No matter when the brain is injured – early in life, in middle age, or later – it shows a remarkable ability to reorganize to help the body recover normal motor functions. Using high-powered functional magnetic resonance imaging, Dr. Daniel Hier, head of neurology and rehabilitation at the University of Illinois at Chicago College of Medicine, mapped the changes in the brain’s neurocircuitry in patients who had recovered movement after suffering damage due to cerebral palsy, multiple sclerosis or stroke.
Hier expected to find more extensive reorganization in the brains of patients with cerebral palsy, which commonly strikes before age 3, reasoning that the neural networks would have had ample time to reconfigure to adapt to the disease.
“In fact, patients with all three illnesses showed extensive changes in how they processed a simple motor movement,” said Hier.

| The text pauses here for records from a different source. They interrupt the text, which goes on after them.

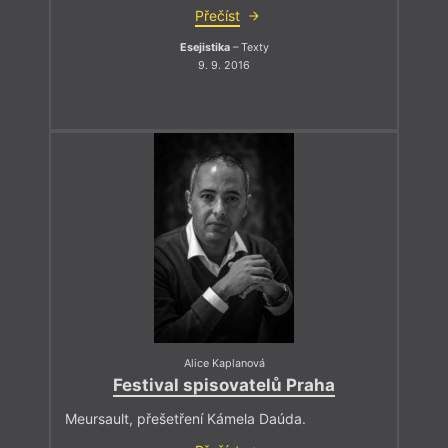
Přečíst
Esejistika
– Texty
9. 9. 2016
Alice Kaplanová
Festival spisovatelů Praha
Meursault, přešetření Kámela Daúda.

Hier and Jun Wang, a graduate student in bioengineering, observed the brain activity in 27 patients who had lost, but regained, the use of their hands. Pictures were taken with a 3.0 Tesla functional magnetic resonance scanner as the subjects opened and closed their hands every three seconds.
Brain scans of healthy individuals showed that most neurological activity controlling hand motion – about 80 percent – occurred in the primary motor cortex, a strip of convoluted tissue at the crown of the head.
In patients with neurological damage, however, nerve firing in the primary motor cortex was reduced on average to about 60 percent, Hier said. Other areas of the brain took over the processing of the hand motion, including neurological networks adjacent to the motor cortex and in the nearby “helper” motor cortex, which usually handles more complicated tasks, such as swallowing.
In contrast with normal subjects, increased neurological activity was seen in the primary motor cortex located in the hemisphere on the same side of the body as the hand, instead of the hemisphere opposite.
In some patients, the cerebellum, the so-called “little brain,” also assumed control of hand motion – nearly total control in one individual, Hier said. Two peach-sized folds of tissue at the base of the brain, the cerebellum is typically involved in coordinating movement, receiving instructions from the motor cortex and feedback from the limbs.
Six patients participating in the study had cerebral palsy, a dysfunction in the part of the brain that controls body movement and posture, caused by abnormal growth in brain cells or damage due to infection or insufficient blood and oxygen supply.
Eleven patients had multiple sclerosis, a deterioration in muscle control and strength, vision, balance and sensation, caused by inflammation in the brain and spinal cord and destruction of the sheath that surrounds and protects nerve fibers. The disease typically strikes between the ages of 20 and 40.
Eight patients between the ages of 50 and 80 had suffered strokes due to blocked blood vessels in the brain.
Preliminary data revealed no particular pattern determining the reassignment of neurological networks when the primary motor cortex was damaged. Nevertheless, the research clearly has implications for rehabilitation strategies.
“In future studies, we’ll analyze whether rehabilitation can influence the pattern of motor reorganization after brain damage and whether certain patterns of reorganization produce better patient outcomes,” Hier said.